Quotas will fall sharply in the early 2020s, forcing the Netherlands to import gas either by pipeline or LNG.

Groningen natural gas production forecasts

By 2030, the coalition also plans to close all coal power plants and reduce carbon emissions by 49% compared to 1990 levels, with the Netherlands behind a 2020 target for a 25% cut.

"With power demand assumed largely flat and renewables generation growing we assume the Netherlands will be able to both close coal by 2030 but also reduce its gas-fired generation from current levels," Platts Analytics analyst Anise Ganbold said.
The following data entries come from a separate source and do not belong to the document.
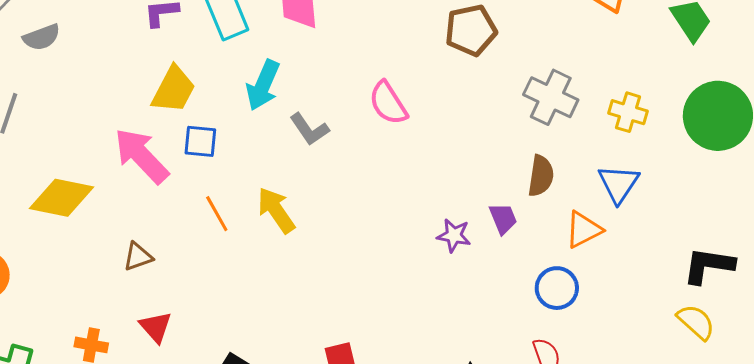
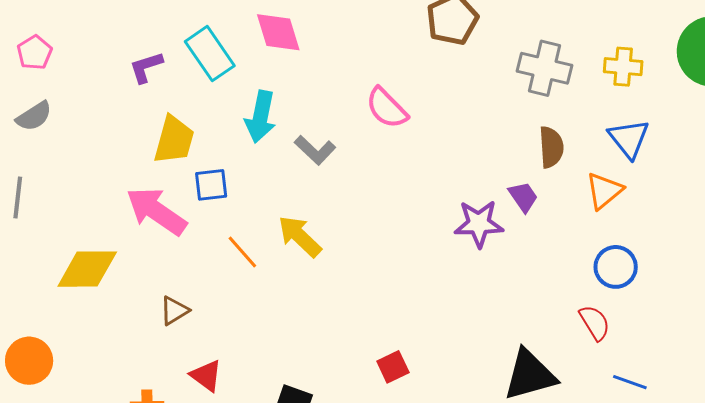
purple star: (454, 235) -> (479, 224), size x1.4
blue circle: (557, 288) -> (616, 267), moved

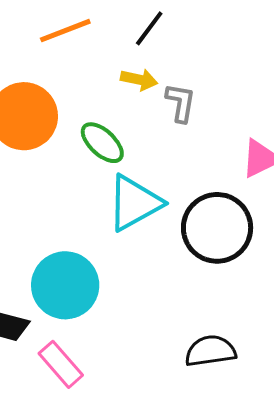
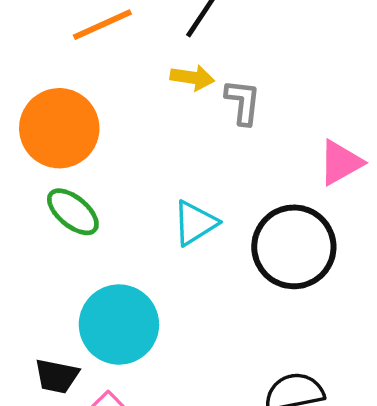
green ellipse: (102, 143) -> (73, 212), moved
cyan triangle: (134, 203) -> (195, 223), size x0.7

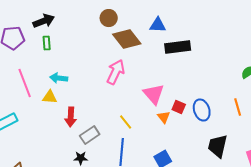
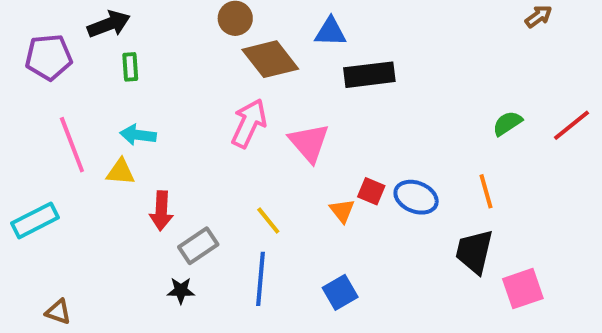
green rectangle: (47, 43) -> (130, 67), moved
pink triangle: (154, 94) -> (309, 143), moved
blue ellipse: (202, 110) -> (416, 197), turned -50
black trapezoid: (218, 146) -> (474, 252), moved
"With the seasonality in demand and volatile renewables, we assume there will still be a need for gas-fired power generation beyond 2030 to balance the market," the analyst added.

Dutch power mix changes: 2017 vs 2030***


The Netherlands has been lagging behind in renewables growth but has now started to catch up, adding over 1 GW in 2017 to bring wind and solar capacity above 7 GW.

By 2025, wind and solar's share in the Dutch power mix could be a third, according to a base scenario by TSOs, after the government boosted subsidies.

Beyond that, focus will be on offshore wind, with some of the most ambitious plans in Europe and 7 GW in new tenders announced for the 2024-2030 period.

Shell VP New Energies Mark Gainsborough has said that offshore wind could form the energy backbone for Northwest Europe amid sharp cost declines.

At the annual offshore wind conference last year, Gainsborough called for bigger offshore wind leases to achieve further cost savings.

The roadmap makes that possible and even brings TSO TenneT's vision of an artificial island in the North Sea a step closer, with the 4 GW IJmuiden Far Offshore zone.

Dutch offshore wind: three new zones announced

TenneT is working with the government to research the possibility of constructing an island in the IJmuiden zone to accommodate a converter and transformer station. This may be more cost-effective than installing multiple offshore platforms, it said.

An island would offer opportunities for converting wind into hydrogen and facilitate a "wind connector" to Great Britain, it added.

Dutch offshore wind costs have dropped from Eur73/MWh ($90/MWh) in 2015 to Eur55/MWh in the 2016 tender won by a consortium including Shell, to zero in the most recent tender, which was won by Vattenfall.

The Dutch state still pays for the grid connection.

Investment of Eur15-20 billion and 10,000 jobs would bring a strong boost to the economy, with the government suggesting new potential for the Groningen region from the North of the Wadden Islands offshore zone.

The new projects will increase Dutch offshore wind capacity to 11.5 GW by 2030, but may also increase the risk of negative prices, with average demand just above 11 GW in 2017.

Projects beyond 2030 depend on hydrogen developments to enable storage of surplus wind.


Plans for a UK-style carbon floor price from 2019 will give developers some guarantee against negative power prices as seen in Germany.

However, Germany's nuclear phase-out and rising carbon price expectations will lead to higher power prices in the 2020s.

In the near term, Dutch power will get a supply boost from new power cables from Denmark and Germany, which could lift imports by 50%.

TenneT also plans to double capacity on the Belgian border by 2022.

In the long term, the cables will help to offset surges in wind and provide security of supply during times of low wind amid potential overcapacity following a gas plant boom at the start of the decade, with some assets still mothballed despite substantial coal plant closures.

The Netherlands could even turn into a net electricity exporter during the next decade, with major uncertainties remaining.